The product team asks: can we make writes faster? You consider waiting for only one replica to acknowledge. The write returns in 5ms. But what happens next?
So you try the other extreme: acknowledge after just one replica confirms. Writes are fast, but a subsequent read might hit one of the two replicas that haven't received the write yet. The client reads stale data. A user updates their profile, refreshes the page, and sees the old profile. They update again. Now you have two conflicting writes.
There is a sweet spot between "wait for everyone" and "wait for nobody." The math behind that sweet spot is quorum consensus. It tells you exactly how many replicas need to confirm a write, and how many a read must contact, so that at least one replica in the read set has the latest write.

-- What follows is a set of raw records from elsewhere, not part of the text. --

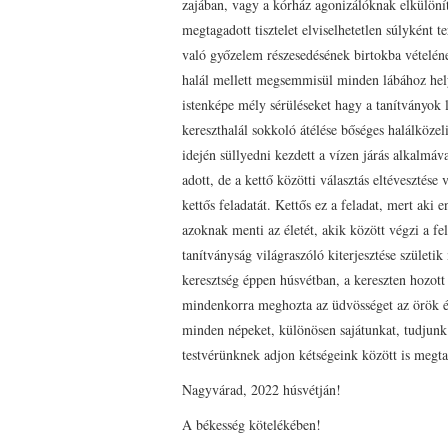
zajában, vagy a kórház agonizálóknak elkülönít
megtagadott tisztelet elviselhetetlen súlyként 
való győzelem részesedésének birtokba vételének
halál mellett megsemmisül minden lábához helye
istenképe mély sérüléseket hagy a tanítványok 
kereszthalál sokkoló átélése bőséges halálközeli
idején süllyedni kezdett a vízen járás alkalmáva
adott, de a kettő közötti választás eltévesztése
kettős feladatát. Kettős ez a feladat, mert aki
azoknak menti az életét, akik között végzi a fe
tanítványság világraszóló kiterjesztése szület
keresztség éppen húsvétban, a kereszten hozott
mindenkorra meghozta az üdvösséget az örök él
minden népeket, különösen sajátunkat, tudjunk
testvérünknek adjon kétségeink között is megt
Nagyvárad, 2022 húsvétján!
A békesség kötelékében!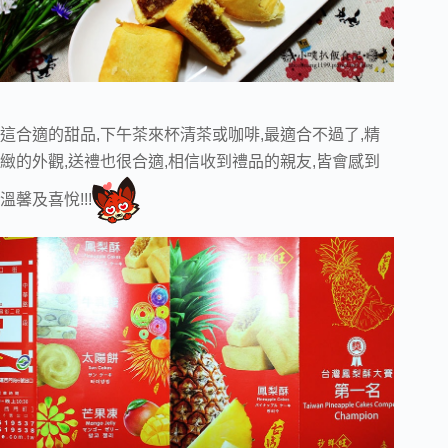
這合適的甜品,下午茶來杯清茶或咖啡,最適合不過了,精
緻的外觀,送禮也很合適,相信收到禮品的親友,皆會感到
溫馨及喜悅!!!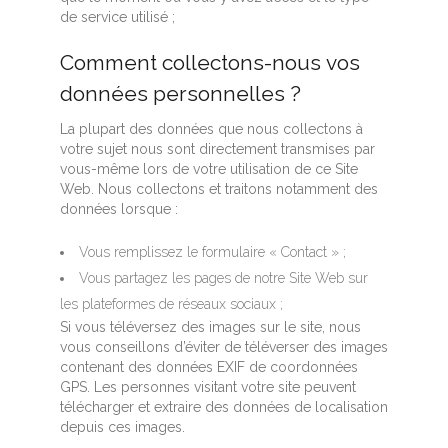
de service utilisé ;
Comment collectons-nous vos
données personnelles ?
La plupart des données que nous collectons à
votre sujet nous sont directement transmises par
vous-même lors de votre utilisation de ce Site
Web. Nous collectons et traitons notamment des
données lorsque :
Vous remplissez le formulaire « Contact » ;
Vous partagez les pages de notre Site Web sur
les plateformes de réseaux sociaux ;
Si vous téléversez des images sur le site, nous
vous conseillons d’éviter de téléverser des images
contenant des données EXIF de coordonnées
GPS. Les personnes visitant votre site peuvent
télécharger et extraire des données de localisation
depuis ces images.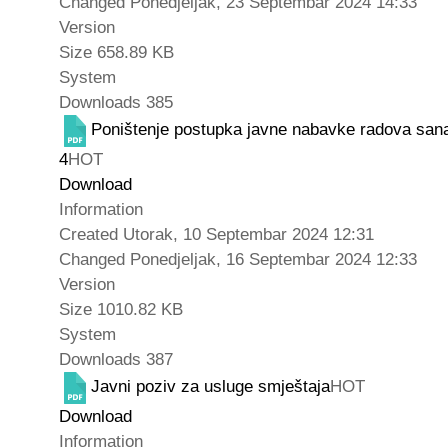
Changed
Ponedjeljak, 23 Septembar 2024 14:33
Version
Size
658.89 KB
System
Downloads
385
Poništenje postupka javne nabavke radova sanaci
4
HOT
Download
Information
Created
Utorak, 10 Septembar 2024 12:31
Changed
Ponedjeljak, 16 Septembar 2024 12:33
Version
Size
1010.82 KB
System
Downloads
387
Javni poziv za usluge smještaja
HOT
Download
Information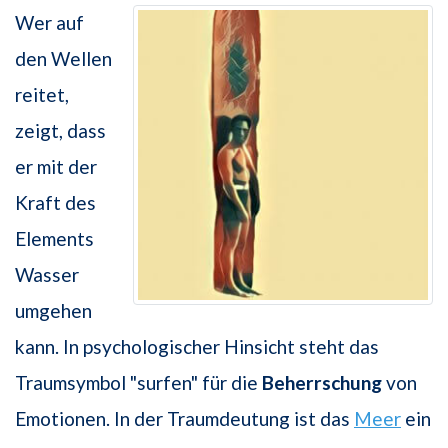
Wer auf
den Wellen
reitet,
zeigt, dass
er mit der
Kraft des
Elements
Wasser
umgehen
kann. In psychologischer Hinsicht steht das
Traumsymbol "surfen" für die
Beherrschung
von
Emotionen. In der Traumdeutung ist das
Meer
ein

This is one of the most fundamental ideas in distributed systems. Every database from Cassandra to CockroachDB uses some form of quorum math. If you understand W + R > N and its implications, you understand 80% of distributed consistency tradeoffs.
The formula is deceptively simple. The subtleties, as we will see, are in the edge cases: what happens during failures, what happens with concurrent writes, and why the formula is necessary but not sufficient for strong consistency.
What it is
A quorum is the minimum number of nodes that must agree on an operation for the system to consider it committed. Think of jury verdicts: you don't need all twelve jurors to agree in a civil trial, just a majority. If 7 out of 12 vote "guilty" and any future review panel polls 7 jurors, at least 2 jurors from the original majority are in the review panel. They carry the verdict forward.
The same logic applies to distributed replicas. If enough replicas confirm a write, and enough replicas are polled on a read, the write and read groups must share at least one member. That shared member carries the truth. The beauty of this approach is that no single node needs to be "the source of truth." The truth emerges from the overlap.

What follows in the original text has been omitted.